Taktik penentuan harga menurut keperluan memiliki 2 kategori, ialah:

Price Sensitivity Meter (PSM)

Price sensitivity meter adalah strategi untuk menetapkan harga yang bertujuan melakukan pendekatan perihal produk yang menjadi keperluan pasar. Cara ini bermanfaat untuk mencari tahu besaran value suatu produk yang diterima pasar. Oleh karena itu, cara PSM menganalisis harga menggunakan persepsi pasar perihal nilai produk.

Diskriminasi Harga

Cara ini dapat diaplikasikan untuk menetapkan harga yang berbeda terhadap satu produk yang sama dalam satu wilayah pasar. Ada sejumlah unsur yang memengaruhi diskriminasi harga seperti bentuk dan kualitas produk, target konsumen, waktu dan wilayah penjualan.

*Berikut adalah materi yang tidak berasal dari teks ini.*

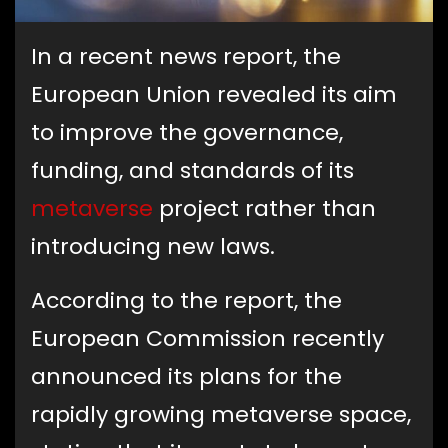
In a recent news report, the
European Union revealed its aim
to improve the governance,
funding, and standards of its
metaverse
project rather than
introducing new laws.
According to the report, the
European Commission recently
announced its plans for the
rapidly growing metaverse space,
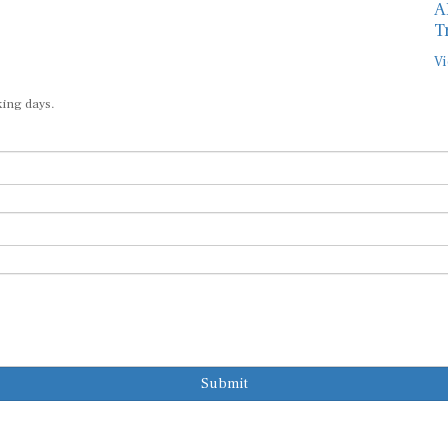
A
T
Vi
king days.
Submit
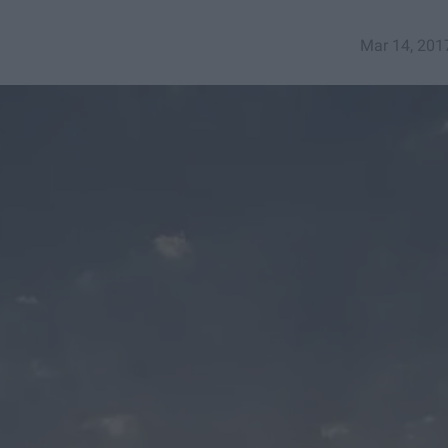
Mar 14, 201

Taktik Penetapan Harga Menurut Kompetitor

Berbeda dengan dua strategi sebelumnya, strategi variasi terakhir berpusat pada harga yang ditawarkan oleh pedagang pesaing. Para kompetitor pesaing dapat jadi memasarkan produk yang serupa atau sejenis dengan produk milik Anda. Taktik menurut kompetitor ini dapat digunakan untuk menetapkan harga yang kompetitif dan mengungguli pesaing-pesaing Anda.

Cara strategi harga berbasis kompetitor ada dua merupakan perceived value fixing dan sealed bid pricing. Kedua cara ini menetapkan harga jual menurut harga jual rata-rata dari suatu produk. Sebelum menentukan harga produk, Anda sepatutnya menganalisa harga rata-rata yang muncul di pasar untuk produk tertentu. Kemudian, barulah Anda menentukan harga menggunakan hasil pengamatan tadi.

Itulah pembahasan lengkap terkait strategi penetapan harga yang dapat Anda terapkan untuk meraih profit. Semoga dapat menjadi pedoman terbaik Anda untuk menentukan harga jual, ya!